As for the remaining ingredients, beef broth should be the low-salt variety. You know why: It’s easier to add salt than take it away. Read the label — it doesn’t have to be organic, but the fewer ingredients and chemicals the better. Tomatoes should be high quality and organic. I prefer Muir Glen’s low salt brand. For the wine, a dry red works well, but pick something you like.
Tip: Make sure your broth, can of tomatoes and cup of wine are nearby and open. (I always forget this step and inevitably waste precious time hunting down the can opener or wrestling with a wine cork.)
Let’s Get Cooking
Here’s where the rubber hits the road — or the roast hits the skillet. If you are in a hurry or don’t like messing up extra pans, move on to “No Fuss Method” below.
First, we’ll get the meat seared and the onions soft. Heat a large skillet on the stovetop (this is where a well-seasoned cast-iron skillet shines) and add about a tablespoon of safflower oil. Once the oil is heated, add the roast. It will sizzle if you’ve done it right (not too loud — turn it down!). Now, step away for at least three minutes. The meat should pull away easily from the pan when it is done. Use your tongs to turn the roast on all sides until you get a nice brown crust going. Or a medium brown … sear.
Take the roast out of the pan and set it aside.

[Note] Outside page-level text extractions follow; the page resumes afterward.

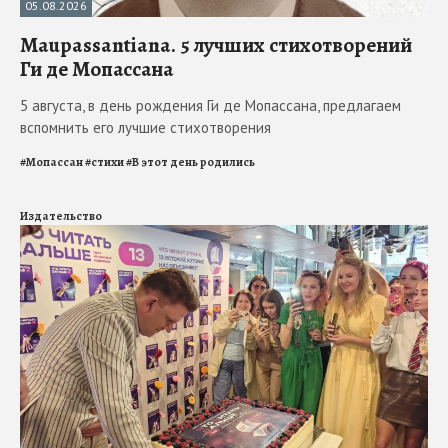
05.08.2026
Maupassantiana. 5 лучших стихотворений
Ги де Мопассана
5 августа, в день рождения Ги де Мопассана, предлагаем
вспомнить его лучшие стихотворения
#
Мопассан
#
стихи
#
В этот день родились
Издательство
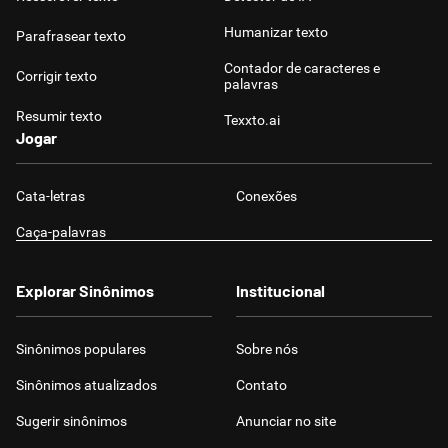
Humanizar texto
Parafrasear texto
Contador de caracteres e
Corrigir texto
palavras
Resumir texto
Texxto.ai
Jogar
Cata-letras
Conexões
Caça-palavras
Explorar Sinônimos
Institucional
Sinônimos populares
Sobre nós
Sinônimos atualizados
Contato
Sugerir sinônimos
Anunciar no site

Immediately add the onions, a pinch of salt, and a grind or two of pepper and stir over medium heat until softened. Then, pour in the wine while scraping up any brown bits on the bottom of the pan. Let it simmer at least five minutes to cook off the alcohol and build flavor. I really love this part.
Time for the Slow Cooker to Get to Work
It’s important to layer the ingredients when making slow-cooker pot roast, especially for the first hour of cooking.
First, spread the chopped vegetables on the bottom of the pot. Second, place the meat on top of the veg. Third, pour the red wine and onion on top of the meat, and toss in the garlic. Fourth, pour the canned tomatoes directly on top of the roast — don’t let them slide off — and add the parsley along with one teaspoon of salt and one teaspoon of pepper. Finally, pour the beef broth around the sides of the pan until it covers the roast. Now turn on the slow cooker and enjoy the rest of your day.
The pot roast is done when you can pull it apart with a fork without much trouble.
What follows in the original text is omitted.